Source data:
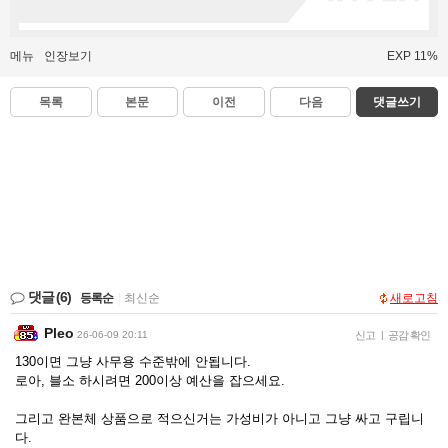
메뉴
인장보기
EXP 11%
목록
본문
이전
다음
댓글쓰기
댓글
(6)
등록순
|
최신순
새로고침
Pleo
26-06-09 20:11
신고
|
공감 확인
130이면 그냥 사무용 수준밖에 안됩니다.
로아, 블소 하시려면 200이상 예산을 잡으세요.
그리고 완본체 상품으로 적으신거는 가성비가 아니고 그냥 싸고 구립니
다.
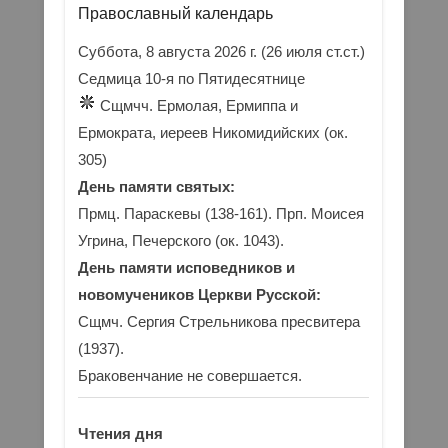
Православный календарь
Суббота, 8 августа 2026 г.
(26 июля ст.ст.)
Седмица 10-я по Пятидесятнице
Сщмчч. Ермолая, Ермиппа и
Ермократа, иереев Никомидийских (ок.
305)
День памяти святых:
Прмц. Параскевы (138-161). Прп. Моисея
Угрина, Печерского (ок. 1043).
День памяти исповедников и
новомучеников Церкви Русской:
Сщмч. Сергия Стрельникова пресвитера
(1937).
Браковенчание не совершается.
Чтения дня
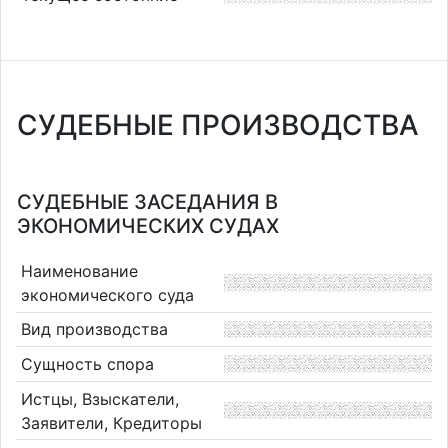
СУДЕБНЫЕ ПРОИЗВОДСТВА
СУДЕБНЫЕ ЗАСЕДАНИЯ В
ЭКОНОМИЧЕСКИХ СУДАХ
Наименование
экономического суда
Вид производства
Сущность спора
Истцы, Взыскатели,
Заявители, Кредиторы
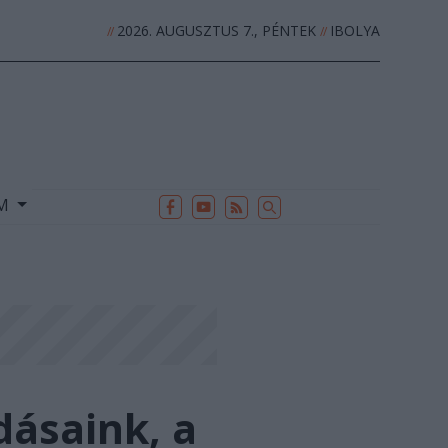
2026. AUGUSZTUS 7., PÉNTEK
IBOLYA
//
//
EK
ARCHÍVUM
//
UM
dásaink, a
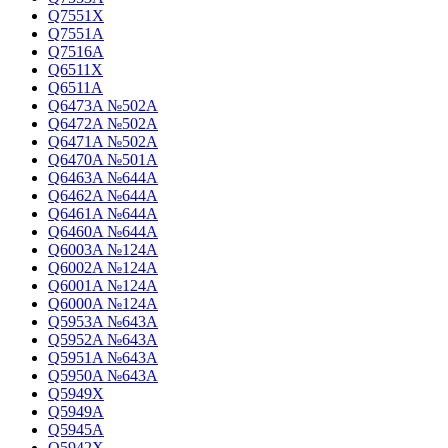
Q7551X
Q7551A
Q7516A
Q6511X
Q6511A
Q6473A №502A
Q6472A №502A
Q6471A №502A
Q6470A №501A
Q6463A №644A
Q6462A №644A
Q6461A №644A
Q6460A №644A
Q6003A №124A
Q6002A №124A
Q6001A №124A
Q6000A №124A
Q5953A №643A
Q5952A №643A
Q5951A №643A
Q5950A №643A
Q5949X
Q5949A
Q5945A
Q5942X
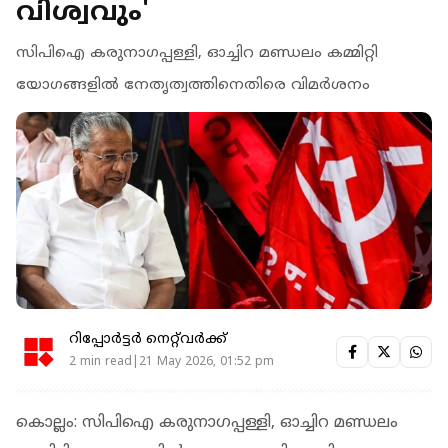
വിശ്വവും'
സിപിഐ കരുനാഗപ്പള്ളി, ഓച്ചിറ മണ്ഡലം കമ്മിറ്റി
യോഗങ്ങളില്‍ നേതൃത്വത്തിനെതിരെ വിമര്‍ശനം
റിപ്പോർട്ടർ നെറ്റ്‌വര്‍ക്ക്‌
2 min read|21 May 2026, 01:52 pm
കൊല്ലം: സിപിഐ കരുനാഗപ്പള്ളി, ഓച്ചിറ മണ്ഡലം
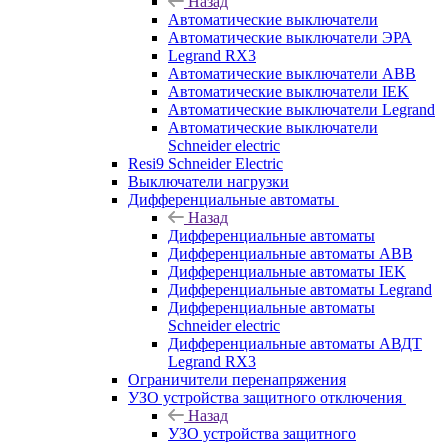
Назад
Автоматические выключатели
Автоматические выключатели ЭРА
Legrand RX3
Автоматические выключатели ABB
Автоматические выключатели IEK
Автоматические выключатели Legrand
Автоматические выключатели
Schneider electric
Resi9 Schneider Electric
Выключатели нагрузки
Дифференциальные автоматы
Назад
Дифференциальные автоматы
Дифференциальные автоматы ABB
Дифференциальные автоматы IEK
Дифференциальные автоматы Legrand
Дифференциальные автоматы
Schneider electric
Дифференциальные автоматы АВДТ
Legrand RX3
Ограничители перенапряжения
УЗО устройства защитного отключения
Назад
УЗО устройства защитного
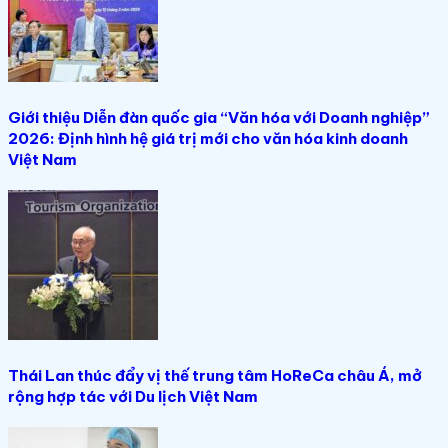
Giới thiệu Diễn đàn quốc gia “Văn hóa với Doanh nghiệp”
2026: Định hình hệ giá trị mới cho văn hóa kinh doanh
Việt Nam
Thái Lan thúc đẩy vị thế trung tâm HoReCa châu Á, mở
rộng hợp tác với Du lịch Việt Nam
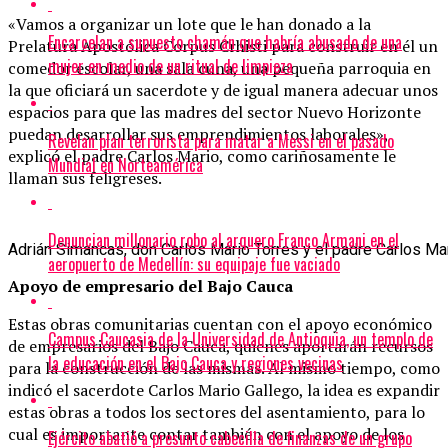
«Vamos a organizar un lote que le han donado a la
Encarcelan a supuesto chamán que habría abusado de una
Prelatura Apostólica Corpus Crhisti para construir en él un
mujer en medio de un ritual de limpieza
comedor escolar, una sala cuna, una pequeña parroquia en
la que oficiará un sacerdote y de igual manera adecuar unos
espacios para que las madres del sector Nuevo Horizonte
puedan desarrollar sus emprendimientos laborales»,
Revelan plan terrorista para matar a Messi en el pasado
explicó el padre Carlos Mario, como cariñosamente le
Mundial en Norteamérica
llaman sus feligreses.
Denuncian millonario robo al arquero Franco Armani en el
Adrián Simancas, don Carlos Mario Torres y el padre Carlos Ma
aeropuerto de Medellín: su equipaje fue vaciado
Apoyo de empresario del Bajo Cauca
Estas obras comunitarias cuentan con el apoyo económico
Campus Caucasia de la Universidad de Antioquia, un templo de
de empresarios del Bajo Cauca, quienes aportarán recursos
la educación en el Bajo Cauca y regiones vecinas
para la construcción de las mismas. Al mismo tiempo, como
indicó el sacerdote Carlos Mario Gallego, la idea es expandir
estas obras a todos los sectores del asentamiento, para lo
cual es importante contar también con el apoyo de los
Ejército abatió a presunto cabecilla de finanzas de un grupo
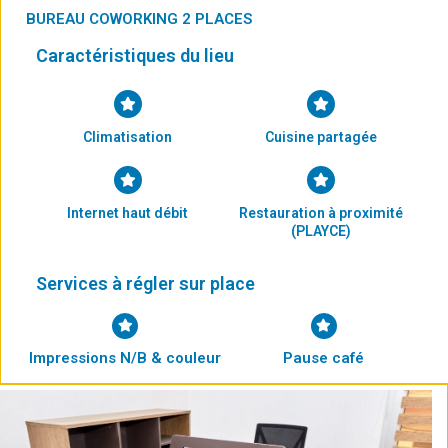
BUREAU COWORKING 2 PLACES
Caractéristiques du lieu
Climatisation
Cuisine partagée
Internet haut débit
Restauration à proximité
(PLAYCE)
Services à régler sur place
Impressions N/B & couleur
Pause café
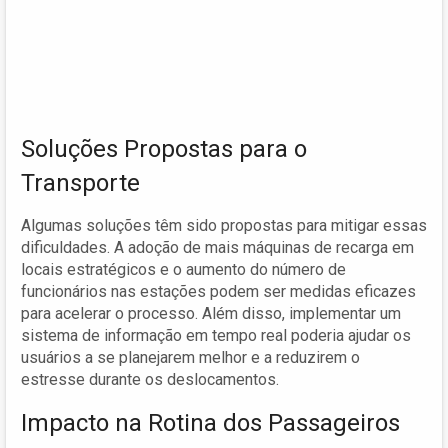
Soluções Propostas para o
Transporte
Algumas soluções têm sido propostas para mitigar essas
dificuldades. A adoção de mais máquinas de recarga em
locais estratégicos e o aumento do número de
funcionários nas estações podem ser medidas eficazes
para acelerar o processo. Além disso, implementar um
sistema de informação em tempo real poderia ajudar os
usuários a se planejarem melhor e a reduzirem o
estresse durante os deslocamentos.
Impacto na Rotina dos Passageiros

**WHAT IS NEEDED**
Where the word "Carlos" occurs in a line of the records, copy that line.

**RESULT**
explicó el padre Carlos Mario, como cariñosamente le
Adrián Simancas, don Carlos Mario Torres y el padre Carlos Ma
indicó el sacerdote Carlos Mario Gallego, la idea es expandir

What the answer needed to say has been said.